Joseba Jonazo
Himbersor
Tranquilo, nadie se lo está pasando bien en su sarama de vida
Miras a tu alrededor y te queda claro que no hay nadie cerca que parezca que se lo esté pasando mínimamente bien con esto de vivir.
Foto vía el usuario de Flickr Travis Rigel Lukas Hornung | CC BY 2.0
Bien, ya has llegado a ese momento en la vida (que puede ser cualquier punto entre los 12 y los 100 años) en el que te acabas de dar cuenta de que las cosas tampoco son tan divertidas como parecen. Al menos no tan divertidas como se supone que tendrían que ser. Miras a tu alrededor y ves claramente que la gente, en esto de vivir, no se lo está pasando nada bien. Todo Dios está realmente deprimido.

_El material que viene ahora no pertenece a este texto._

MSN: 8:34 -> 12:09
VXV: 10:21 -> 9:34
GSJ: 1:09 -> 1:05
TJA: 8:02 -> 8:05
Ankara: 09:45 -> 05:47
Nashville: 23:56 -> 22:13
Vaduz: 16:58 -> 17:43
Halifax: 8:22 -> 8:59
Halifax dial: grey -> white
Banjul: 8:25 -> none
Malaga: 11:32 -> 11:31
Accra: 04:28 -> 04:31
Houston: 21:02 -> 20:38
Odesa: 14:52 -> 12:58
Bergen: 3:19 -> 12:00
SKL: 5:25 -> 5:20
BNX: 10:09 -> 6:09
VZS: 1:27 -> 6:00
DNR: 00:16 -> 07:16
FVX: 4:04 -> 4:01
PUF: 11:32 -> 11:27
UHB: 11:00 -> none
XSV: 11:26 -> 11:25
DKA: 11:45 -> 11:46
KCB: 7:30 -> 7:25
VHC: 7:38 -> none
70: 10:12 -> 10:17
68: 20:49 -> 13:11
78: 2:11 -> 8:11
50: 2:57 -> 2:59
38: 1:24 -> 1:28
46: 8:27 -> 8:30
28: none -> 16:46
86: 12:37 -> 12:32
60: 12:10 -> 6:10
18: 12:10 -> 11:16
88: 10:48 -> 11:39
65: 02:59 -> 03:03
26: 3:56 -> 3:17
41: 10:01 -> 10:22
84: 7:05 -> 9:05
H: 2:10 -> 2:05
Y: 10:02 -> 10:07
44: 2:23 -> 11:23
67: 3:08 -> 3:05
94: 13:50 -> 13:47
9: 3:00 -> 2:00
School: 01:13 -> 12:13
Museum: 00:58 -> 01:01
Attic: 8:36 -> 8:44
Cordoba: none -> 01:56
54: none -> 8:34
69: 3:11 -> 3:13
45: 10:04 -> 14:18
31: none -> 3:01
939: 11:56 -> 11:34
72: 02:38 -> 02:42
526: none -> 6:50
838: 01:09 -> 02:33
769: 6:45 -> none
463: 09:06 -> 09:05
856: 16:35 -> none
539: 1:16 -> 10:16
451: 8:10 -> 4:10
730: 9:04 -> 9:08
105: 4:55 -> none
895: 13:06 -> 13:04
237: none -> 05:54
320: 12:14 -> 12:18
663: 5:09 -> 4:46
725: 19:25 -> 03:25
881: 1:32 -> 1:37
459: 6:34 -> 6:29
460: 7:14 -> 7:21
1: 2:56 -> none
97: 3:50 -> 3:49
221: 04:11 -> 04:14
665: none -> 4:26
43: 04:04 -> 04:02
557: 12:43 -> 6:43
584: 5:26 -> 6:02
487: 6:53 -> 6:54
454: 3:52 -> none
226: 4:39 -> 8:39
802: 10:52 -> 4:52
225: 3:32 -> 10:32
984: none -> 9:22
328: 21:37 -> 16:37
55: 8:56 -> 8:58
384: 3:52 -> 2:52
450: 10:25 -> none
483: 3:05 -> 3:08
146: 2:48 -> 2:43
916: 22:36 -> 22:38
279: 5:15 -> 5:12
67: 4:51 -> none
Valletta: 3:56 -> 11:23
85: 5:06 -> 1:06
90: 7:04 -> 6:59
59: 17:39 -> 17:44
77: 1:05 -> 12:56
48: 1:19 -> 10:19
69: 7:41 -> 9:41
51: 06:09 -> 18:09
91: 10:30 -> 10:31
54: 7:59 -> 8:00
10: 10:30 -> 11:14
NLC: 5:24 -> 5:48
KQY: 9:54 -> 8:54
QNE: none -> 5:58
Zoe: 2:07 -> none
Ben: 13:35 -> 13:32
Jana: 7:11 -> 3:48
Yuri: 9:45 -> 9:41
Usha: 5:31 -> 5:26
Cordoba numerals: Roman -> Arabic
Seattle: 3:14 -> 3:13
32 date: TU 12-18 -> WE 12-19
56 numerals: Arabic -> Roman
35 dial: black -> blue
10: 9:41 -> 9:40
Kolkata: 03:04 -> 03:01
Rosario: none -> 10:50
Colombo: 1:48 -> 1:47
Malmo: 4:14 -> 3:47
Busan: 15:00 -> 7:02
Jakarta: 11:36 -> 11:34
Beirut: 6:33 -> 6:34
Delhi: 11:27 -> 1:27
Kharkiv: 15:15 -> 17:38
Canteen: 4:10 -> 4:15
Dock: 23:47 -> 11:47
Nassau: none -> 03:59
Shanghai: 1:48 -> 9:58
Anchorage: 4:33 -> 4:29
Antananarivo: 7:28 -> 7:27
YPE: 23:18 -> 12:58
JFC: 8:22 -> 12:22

Ese objetivo vital básico de nuestros ancestros de comer, reproducirse y no morir se le han sumado unas cuantas preocupaciones más que lo han complicado todo bastante: tener una carrera de éxito; conocer mundo y culturas ajenas; estar bien posicionado en el mercado sensual mediante el alcance de una belleza corporal preestablecida y aceptada por gran parte de la sociedad o mediante la demostración empírica de cierto éxito económico; tener algo más que simples muebles del IKEA en casa; evitar comer cosas que nos conviertan en bolas de grasa (y no sufrir por ello); escribir largos y reveladores hilos temáticos en Twitter sobre el estado de las cosas; utilizar de forma justificada las palabras “tras*versalidad” y “paradigma”; adquirir ese complemento textil que nos situará en el espectro más avanzado de la modernidad contemporánea o tener una opinión fundamentada sobre cualquier tema y nunca mostrar ni un solo atisbo de duda o inseguridad.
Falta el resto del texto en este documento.